Pero la relación con el grabado de Durero está ahí, bien presente, en el personaje de la ciencia; la tecnología casera inventada por el niño a base de unos alambres arruina toda la tecnología de telescopios del investigador científico amateur en el que se ha convertido el personaje de Sutherland, y su fe en la razón instrumental queda arrojada al cubo de la basura por la precisión infalible de uno simples aros de metálicos. Entonces el final está cerca, ya no hay salida. (El antihumanismo de von Trier irrita a la moral y al pensamiento humanista de la misma forma que Marx, Nietzsche, Freud y Foucault irritaron a las mentes bienpensantes). El antihumanismo de von Trier, su sentido trágico, nos es necesario. El artista no solo resiste, sino que molesta, estorba. Una molestia solo comparable a la indignación de aquel espectador que se quejaba furiosamente en un foro sobre el comentario estúpido de otro espectador situado detrás suyo y que, después de la escena final, y cuando los títulos de crédito comienzan, exclamó: “pues qué bien, ya no habrá secuela”.

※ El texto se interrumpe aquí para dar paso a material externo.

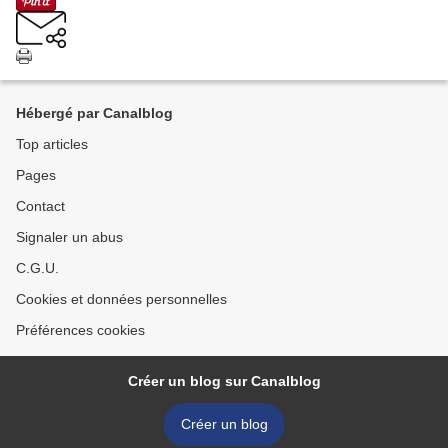
Hébergé par Canalblog
Top articles
Pages
Contact
Signaler un abus
C.G.U.
Cookies et données personnelles
Préférences cookies
Créer un blog sur Canalblog
Créer un blog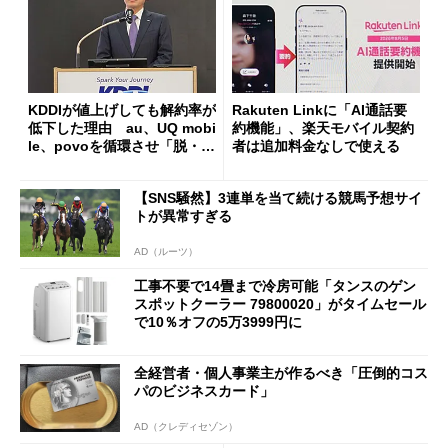
KDDIが値上げしても解約率が
Rakuten Linkに「AI通話要
低下した理由 au、UQ mobi
約機能」、楽天モバイル契約
le、povoを循環させ「脱・販
者は追加料金なしで使える
促費競争」へ
【SNS騒然】3連単を当て続ける競馬予想サイ
トが異常すぎる
AD（ルーツ）
工事不要で14畳まで冷房可能「タンスのゲン
スポットクーラー 79800020」がタイムセール
で10％オフの5万3999円に
全経営者・個人事業主が作るべき「圧倒的コス
パのビジネスカード」
AD（クレディセゾン）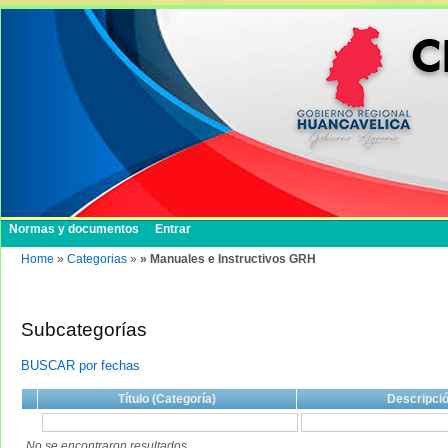
Normas y documentos
Entrar
Home
»
Categorias
»
» Manuales e Instructivos GRH
Subcategorías
BUSCAR por fechas
Título (Categoría)
Descripci
No se encontraron resultados.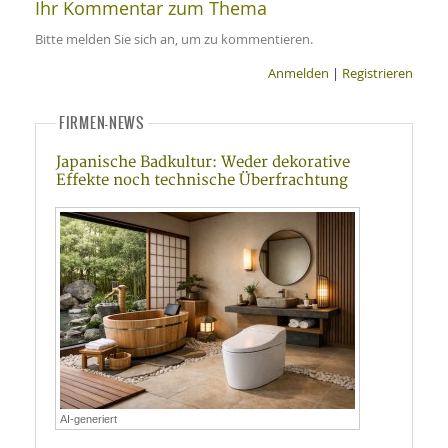
Ihr Kommentar zum Thema
Bitte melden Sie sich an, um zu kommentieren.
Anmelden
|
Registrieren
FIRMEN-NEWS
Japanische Badkultur: Weder dekorative
Effekte noch technische Überfrachtung
AI-generiert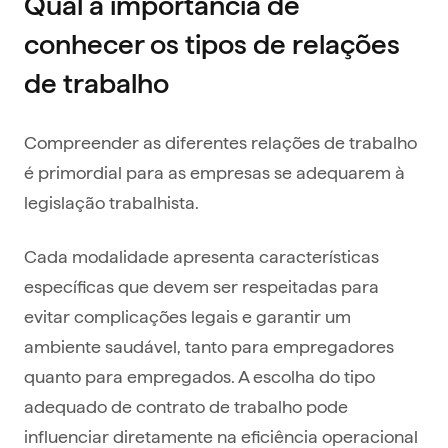
Qual a importância de
conhecer os tipos de relações
de trabalho
Compreender as diferentes relações de trabalho
é primordial para as empresas se adequarem à
legislação trabalhista.
Cada modalidade apresenta características
específicas que devem ser respeitadas para
evitar complicações legais e garantir um
ambiente saudável, tanto para empregadores
quanto para empregados. A escolha do tipo
adequado de contrato de trabalho pode
influenciar diretamente na eficiência operacional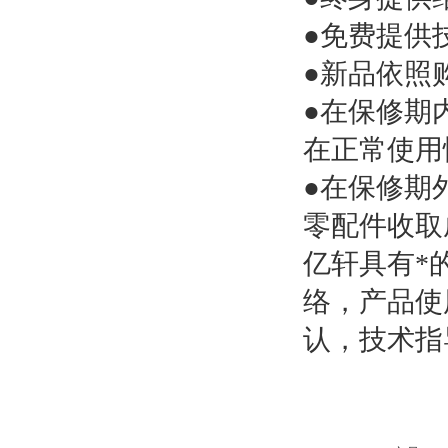
●免费
提供
●新品依照
●在保修期
在正常使用
●在保修期
零配件收取
亿轩具有*
络，产品使
认，技术指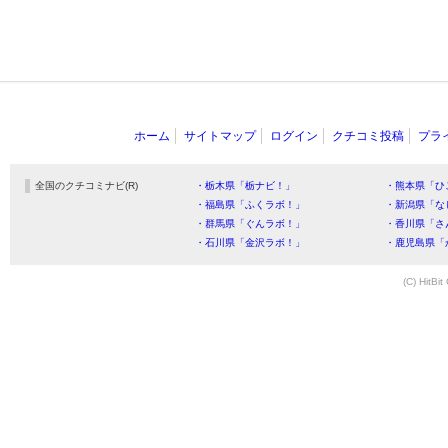
ホーム
サイトマップ
ログイン
クチコミ投稿
プラ
全国のクチコミナビ(R)
・栃木県「栃ナビ！」
・熊本県「ひ
・福島県「ふくラボ！」
・新潟県「な
・群馬県「ぐんラボ！」
・香川県「さ
・石川県「金沢ラボ！」
・鹿児島県「
(C) HitBit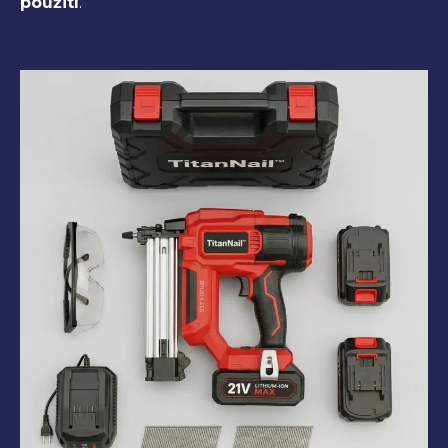
použití
.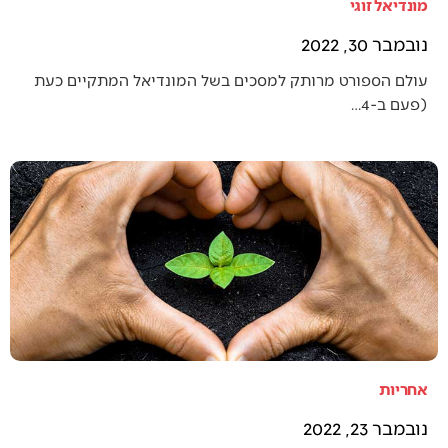
מונדיאל זוגי
נובמבר 30, 2022
עולם הספורט מרותק למסכים בשל המונדיאל המתקיים כעת
(פעם ב-4…
אחריות
נובמבר 23, 2022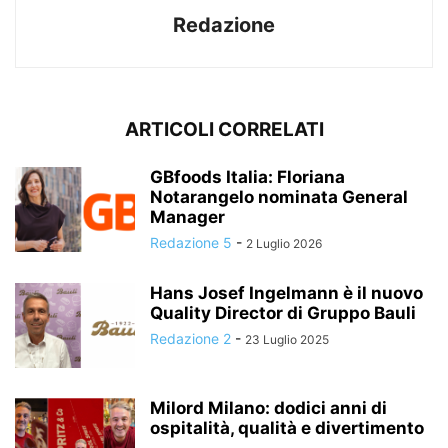
Redazione
ARTICOLI CORRELATI
GBfoods Italia: Floriana
Notarangelo nominata General
Manager
Redazione 5
-
2 Luglio 2026
Hans Josef Ingelmann è il nuovo
Quality Director di Gruppo Bauli
Redazione 2
-
23 Luglio 2025
Milord Milano: dodici anni di
ospitalità, qualità e divertimento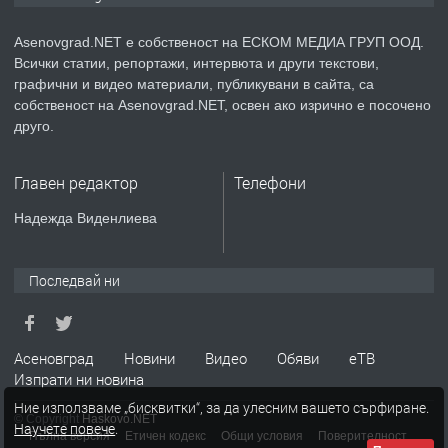
Asenovgrad.NET е собственост на ЕСКОМ МЕДИА ГРУП ООД.
Всички статии, репортажи, интервюта и други текстови,
преди 2 години
графични и видео материали, публикувани в сайта, са
собственост на Asenovgrad.NET, освен ако изрично е посочено
ПРЕДЛАГА
Давам индивидуалани уроци по
друго.
Немски език
Главен редактор
Телефони
преди 2 години
Надежда Виденлиева
ПРЕДЛАГА
ремонт на покриви
Последвай ни
преди 2 години
Асеновград
Новини
Видео
Обяви
еТВ
Изпрати ни новина
ПРЕДЛАГА
Висококачествени Целофанови
Ние използваме „бисквитки“, за да улесним вашето сърфиране.
Пликове - СКОРПИОПЛАСТ
© Copyright
Haskovo.NET
Научете повече
.
Пълна версия
Етичен кодекс
Общи условия
Поверителност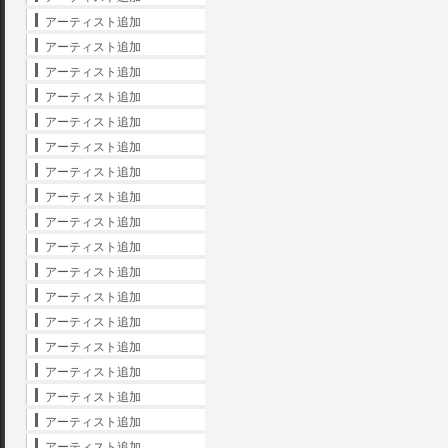
アーティスト追加
アーティスト追加
アーティスト追加
アーティスト追加
アーティスト追加
アーティスト追加
アーティスト追加
アーティスト追加
アーティスト追加
アーティスト追加
アーティスト追加
アーティスト追加
アーティスト追加
アーティスト追加
アーティスト追加
アーティスト追加
アーティスト追加
アーティスト追加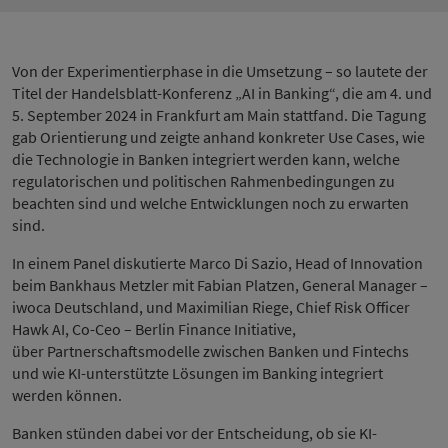
Von der Experimentierphase in die Umsetzung – so lautete der
Titel der Handelsblatt-Konferenz „AI in Banking“, die am 4. und
5. September 2024 in Frankfurt am Main stattfand. Die Tagung
gab Orientierung und zeigte anhand konkreter Use Cases, wie
die Technologie in Banken integriert werden kann, welche
regulatorischen und politischen Rahmenbedingungen zu
beachten sind und welche Entwicklungen noch zu erwarten
sind.
In einem Panel diskutierte Marco Di Sazio, Head of Innovation
beim Bankhaus Metzler mit Fabian Platzen, General Manager –
iwoca Deutschland, und Maximilian Riege, Chief Risk Officer
Hawk AI, Co-Ceo – Berlin Finance Initiative,
über Partnerschaftsmodelle zwischen Banken und Fintechs
und wie KI-unterstützte Lösungen im Banking integriert
werden können.
Banken stünden dabei vor der Entscheidung, ob sie KI-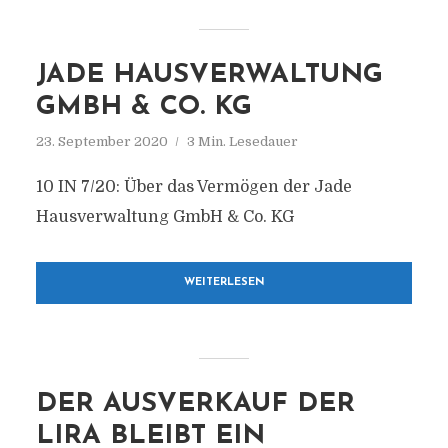
JADE HAUSVERWALTUNG
GMBH & CO. KG
23. September 2020
3 Min. Lesedauer
10 IN 7/20: Über das Vermögen der Jade
Hausverwaltung GmbH & Co. KG
WEITERLESEN
DER AUSVERKAUF DER
LIRA BLEIBT EIN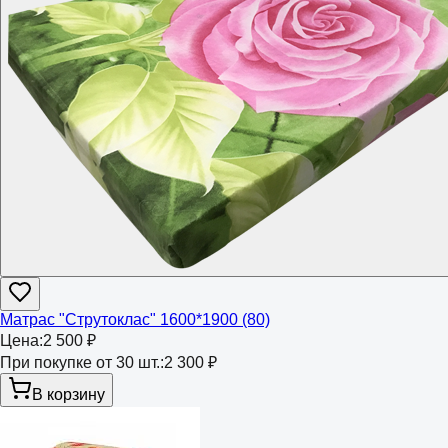
Матрас "Струтоклас" 1600*1900 (80)
Цена:
2 500 ₽
При покупке от 30 шт.:
2 300 ₽
В корзину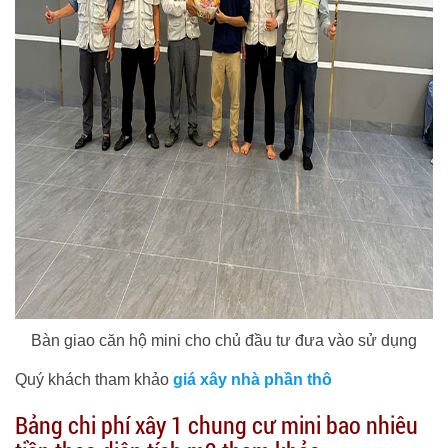
Bàn giao căn hộ mini cho chủ đầu tư đưa vào sử dụng
Quý khách tham khảo
giá xây nhà phần thô
Bảng chi phí xây 1 chung cư mini bao nhiêu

Lars von Trier juega con los géneros, y si en Dogville es el distanciamiento y extrañamiento brechtiano el generador del sentido, aquí el Romanticismo alemán funciona como desencadenador emocional, ejemplificado en el preludio de Tristán e Isolda de Wagner. Pero el danés no es ni continuador de la estética de Brecht ni seguidor de ningún ideal del XIX, sino más bien un artista contemporáneo cuyo posmodernismo le permite coger el método de cada uno para servirse de ellos con una voluntad intencional. La manipulación del espectador es una de sus marcas (desvelándose en esa manipulación una de las premisas de todo arte). Pero el simbolismo de Melancolía va mucho más lejos, y uno no es capaz de comprender del todo la función de Malevich siendo sustituido por Brueghel el Viejo o por la Ofelia del prerrafaelista John Everett Millais.
Melancolía es dura como un diamante negro; duele, angustia, penetra en el sistema nervioso, no por la vía del sentimentalismo sino casi por inducción química, o extrasensorial.
Melancolía es dura como un diamante negro; duele, angustia, penetra en el sistema nervioso, no por la vía del sentimentalismo sino casi por inducción química, o extrasensorial.
[1] Fredric Jameson, Las semillas del tiempo, Trotta, Madrid, 2000. La frase exacta es la siguiente: “Parece que hoy en día nos resulta más fácil imaginar el total deterioro de la tierra y de la naturaleza que el derrumbe del capitalismo; puede que esto se deba a alguna debilidad en nuestra imaginación”. p. 11.